Problem details: An exact copy of the entries is required, excluding any pictures.

↓↓↓

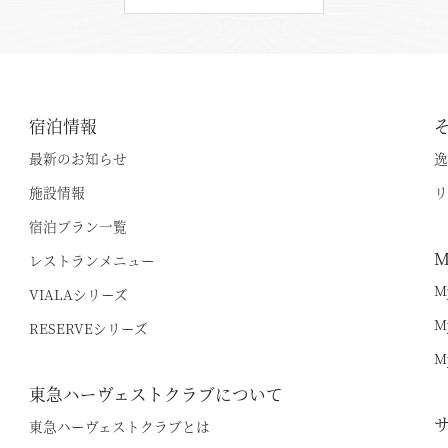
甲信エリア
宿泊情報
山中湖マウント富士
V
最新のお知らせ
逸
宿泊情報
斑尾
V
施設情報
リ
最新のお知らせ
旧軽井沢 / 旧軽井沢アネックス
V
宿泊プラン一覧
M
施設情報
レストランメニュー
軽井沢
V
M
VIALAシリーズ
宿泊プラン一覧
蓼科
V
空室状況のご確認はこちら
M
RESERVEシリーズ
レストランメニュー
蓼科アネックス
V
M
VIALAシリーズ
東急ハーヴェストクラブについて
蓼科リゾート
V
RESERVEシリーズ
オンライン予約はこちら
東急ハーヴェストクラブとは
V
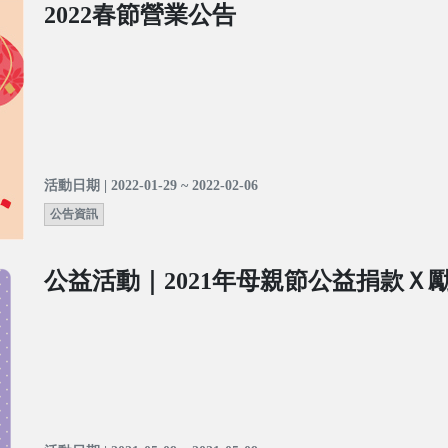
2022春節營業公告
活動日期 | 2022-01-29 ~ 2022-02-06
公告資訊
公益活動｜2021年母親節公益捐款Ｘ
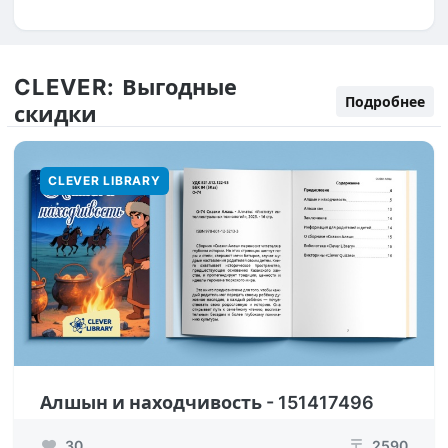
CLEVER:
Выгодные
Подробнее
скидки
CLEVER LIBRARY
Алшын и находчивость - 151417496
30
2590
₸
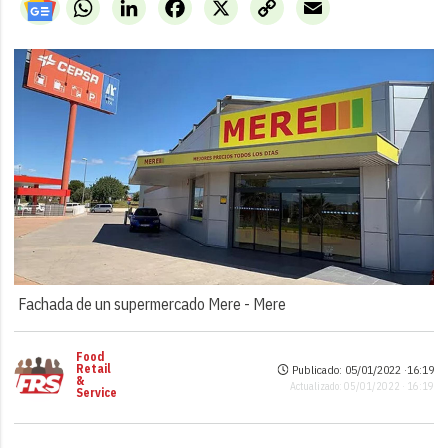
WhatsApp
LinkedIn
Facebook
X
Copy
Email
Link
Fachada de un supermercado Mere -
Mere
Food
Retail
Publicado: 05/01/2022 ·
16:19
&
Actualizado: 05/01/2022 · 16:19
Service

↑↑↑

Written response:
甲信エリア
宿泊情報
山中湖マウント富士
V
最新のお知らせ
逸
宿泊情報
斑尾
V
施設情報
リ
最新のお知らせ
旧軽井沢 / 旧軽井沢アネックス
V
宿泊プラン一覧
M
施設情報
レストランメニュー
軽井沢
V
M
VIALAシリーズ
宿泊プラン一覧
蓼科
V
空室状況のご確認はこちら
M
RESERVEシリーズ
レストランメニュー
蓼科アネックス
V
M
VIALAシリーズ
東急ハーヴェストクラブについて
蓼科リゾート
V
RESERVEシリーズ
オンライン予約はこちら
東急ハーヴェストクラブとは
V
2022春節營業公告
活動日期 | 2022-01-29 ~ 2022-02-06
公告資訊
公益活動｜2021年母親節公益捐款Ｘ
CLEVER:
Выгодные
Подробнее
скидки
CLEVER LIBRARY
Алшын и находчивость - 151417496
30
2590
₸
WhatsApp
LinkedIn
Facebook
X
Copy
Email
Link
Fachada de un supermercado Mere -
Mere
Food
Retail
Publicado: 05/01/2022 ·
16:19
&
Actualizado: 05/01/2022 · 16:19
Service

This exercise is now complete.